Gorgeous
Page 19
Whenever the idea had surfaced, the remote notion that Tom Kelly might be my father, I’d shut down every last brain cell and banished any ounce of curiosity. Because while, sure, the time-line made sense, I couldn’t believe it was possible. I refused to believe it. Because if Tom had been involved with my mother, why had he left her and never tried to contact her? Had she told him she was pregnant? Was that why he’d cut her off? With a child, had she no longer been an asset to the Tom Kelly brand? And were all men like Tom Kelly? Were they all faithless and ice-hearted and never to be trusted? Did they all secretly long to be rich, successful bastards who didn’t care about anything but the survival of their empires, no matter who was trampled in the process?
“Your answer? If you discovered that our darling Gregory was unfaithful?”
“I would wait until he was sound asleep and then I would grab a rusty hunting knife and I would carve out his heart and serve it to him for breakfast, with hash browns and real maple syrup. And then I’d put on a clown suit with big shoes and one of those cardboard party hats with the elastic under the chin and then I would sing the national anthem and eat an entire box of Mallomars while I tap-danced on his grave.”
There was a pause as the Queen looked to her corgis, and vice versa. There was instantaneous and positive agreement.
“Welcome to the family!” said the Queen, who stood and opened her arms, as the corgis ran to me and jumped on my legs, begging to be kissed and cuddled. While the Queen and I were embracing I thought, I’m hugging the Queen of England. I didn’t have to remind myself to take notes, because I was pretty sure I’d remember everything.
Prince Gregory was waiting for me outside the palace gates, leaning against a low-slung, battered convertible: a forest green MG two-seater with chrome detailing, a burnished rosewood dashboard and the top down.

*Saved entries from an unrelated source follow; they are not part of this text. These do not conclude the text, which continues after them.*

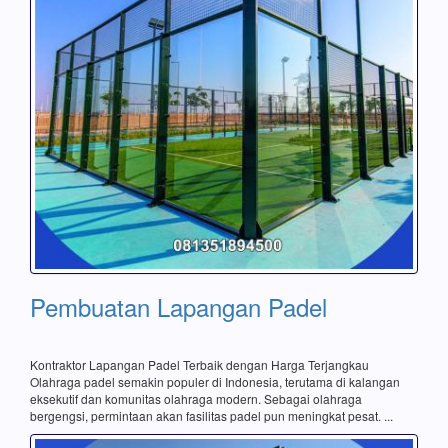
Pembuatan Lapangan Padel
Kontraktor Lapangan Padel Terbaik dengan Harga Terjangkau
Olahraga padel semakin populer di Indonesia, terutama di kalangan
eksekutif dan komunitas olahraga modern. Sebagai olahraga
bergengsi, permintaan akan fasilitas padel pun meningkat pesat. ...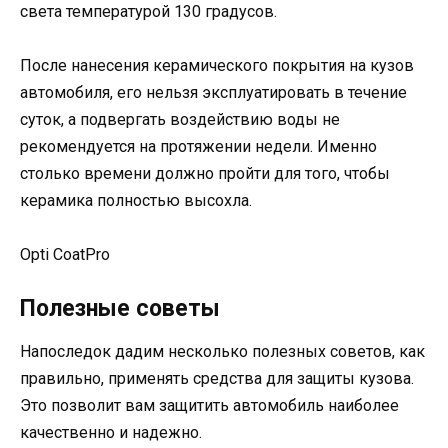
света температурой 130 градусов.
После нанесения керамического покрытия на кузов
автомобиля, его нельзя эксплуатировать в течение
суток, а подвергать воздействию воды не
рекомендуется на протяжении недели. Именно
столько времени должно пройти для того, чтобы
керамика полностью высохла.
Opti CoatPro
Полезные советы
Напоследок дадим несколько полезных советов, как
правильно, применять средства для защиты кузова.
Это позволит вам защитить автомобиль наиболее
качественно и надежно.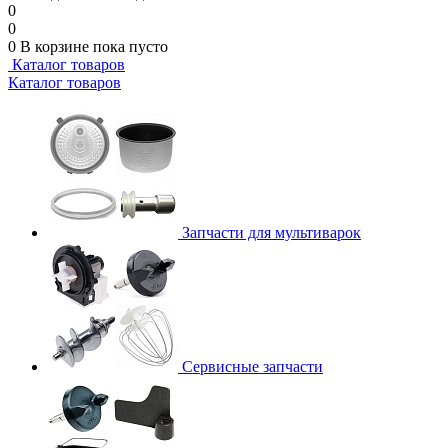
0
0
0
В корзине
пока пусто
Каталог товаров
Каталог товаров
Запчасти для мультиварок
Сервисные запчасти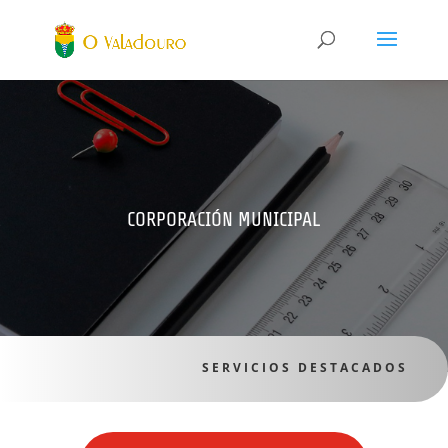
CORPORACIÓN MUNICIPAL
SERVICIOS DESTACADOS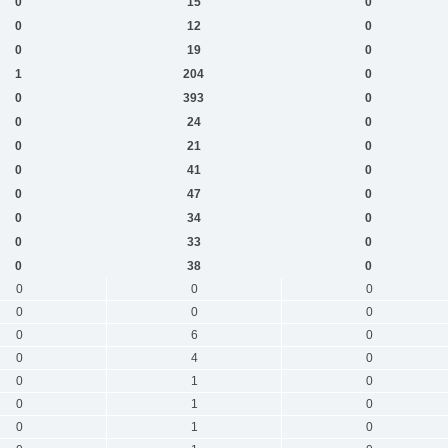
0
15
0
0
12
0
0
19
0
1
204
0
0
393
0
0
24
0
0
21
0
0
41
0
0
47
0
0
34
0
0
33
0
0
38
0
0
0
0
0
0
0
0
6
0
0
4
0
0
1
0
0
1
0
0
1
0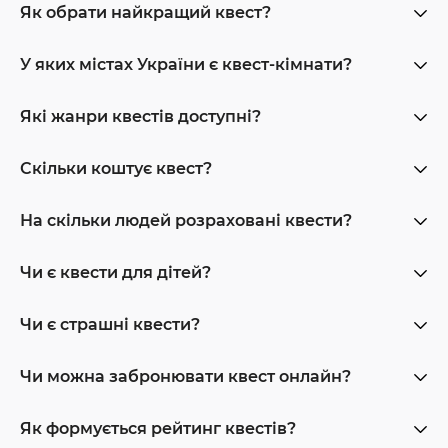
Як обрати найкращий квест?
У яких містах України є квест-кімнати?
Які жанри квестів доступні?
Скільки коштує квест?
На скільки людей розраховані квести?
Чи є квести для дітей?
Чи є страшні квести?
Чи можна забронювати квест онлайн?
Як формується рейтинг квестів?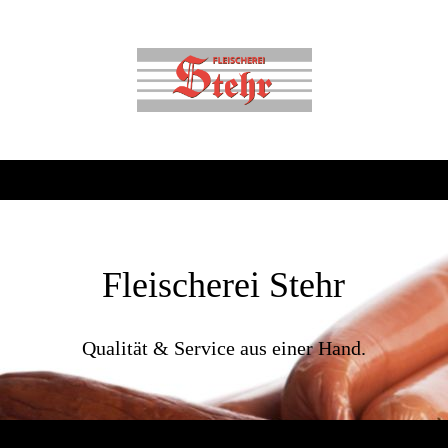
Fleischerei Stehr
Qualität & Service aus einer Hand.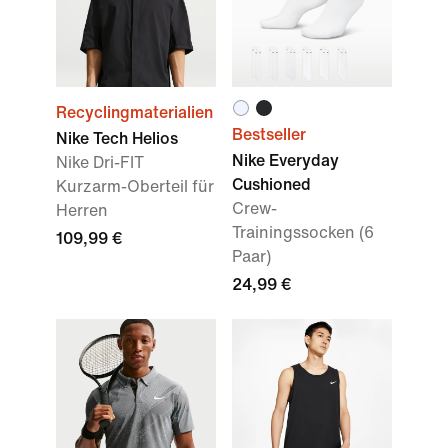
Recyclingmaterialien
Bestseller
Nike Tech Helios
Nike Everyday
Nike Dri-FIT
Cushioned
Kurzarm-Oberteil für
Crew-
Herren
Trainingssocken (6
109,99 €
Paar)
24,99 €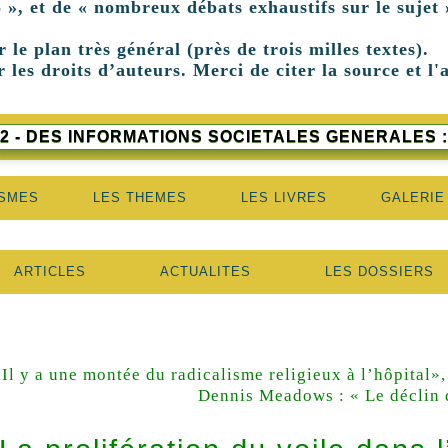
 », et de « nombreux débats exhaustifs sur le sujet 
r le plan très général (près de trois milles textes).
 les droits d’auteurs. Merci de citer la source et l'
2 - DES INFORMATIONS SOCIETALES GENERALES :
ISMES
LES THEMES
LES LIVRES
GALERIE
ARTICLES
ACTUALITES
LES DOSSIERS
«Il y a une montée du radicalisme religieux à l’hôpital»
Dennis Meadows : « Le déclin de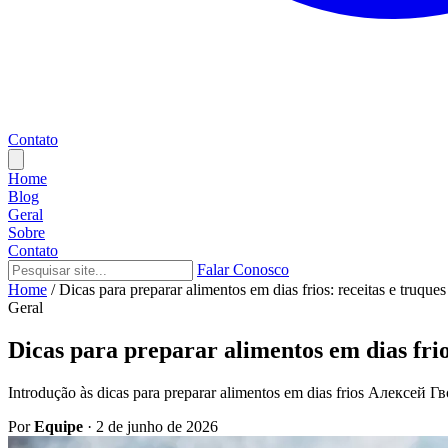
Contato
Home
Blog
Geral
Sobre
Contato
Falar Conosco
Home
/
Dicas para preparar alimentos em dias frios: receitas e truque
Geral
Dicas para preparar alimentos em dias frio
Introdução às dicas para preparar alimentos em dias frios Алексей Г
Por
Equipe
·
2 de junho de 2026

“Get in, and don’t ask any questions.”
As the prince drove in silence, I could tell that he was deep into a Renn Hightower, international-man-of-mystery fantasy and that he especially loved manfully cranking the stick shift, as if we were being pursued in a high-speed chase by any number of speeding black cars with ninjas hanging out the windows and blasting us with bazookas. We pulled into a private lot just outside the Tower of London, where the parking spaces were marked with stenciled crowns.
“Come on,” said the prince as he hoisted himself out of the car, a Hightower move which would’ve worked if the prince hadn’t caught his heel on the door handle and fallen headlong, cursing, to the pavement.
“Are you okay?” I asked.
“I meant to do that. Ordinarily I’m extremely suave. I hate you.”

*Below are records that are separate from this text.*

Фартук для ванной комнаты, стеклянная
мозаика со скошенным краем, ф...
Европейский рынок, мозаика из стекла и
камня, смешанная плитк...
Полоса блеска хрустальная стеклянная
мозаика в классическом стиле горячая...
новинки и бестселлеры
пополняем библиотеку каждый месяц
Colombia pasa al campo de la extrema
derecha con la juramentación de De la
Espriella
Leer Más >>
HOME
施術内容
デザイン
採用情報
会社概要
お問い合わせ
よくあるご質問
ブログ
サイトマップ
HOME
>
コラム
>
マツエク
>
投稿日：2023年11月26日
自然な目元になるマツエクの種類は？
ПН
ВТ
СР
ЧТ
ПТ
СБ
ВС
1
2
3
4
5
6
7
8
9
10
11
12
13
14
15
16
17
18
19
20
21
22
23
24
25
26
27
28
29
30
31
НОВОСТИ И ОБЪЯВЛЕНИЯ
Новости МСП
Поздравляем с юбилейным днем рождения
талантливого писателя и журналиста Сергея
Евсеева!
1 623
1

“I know,” I said soothingly.
The prince took my hand and led me through a back entrance and into the Tower, using keys and touch pads to open a series of doors. He took me up a stairway, climbing five flights and passing a final security desk, where a uniformed guard opened a last heavy, brushed steel door that had one of those complicated, oversized locking mechanisms involving a wheel and a lever, which I’d only seen in photos of impenetrable Swiss vaults.
“You first,” said the prince, propelling me into a large, darkened chamber with only glints of light bouncing off glass cases.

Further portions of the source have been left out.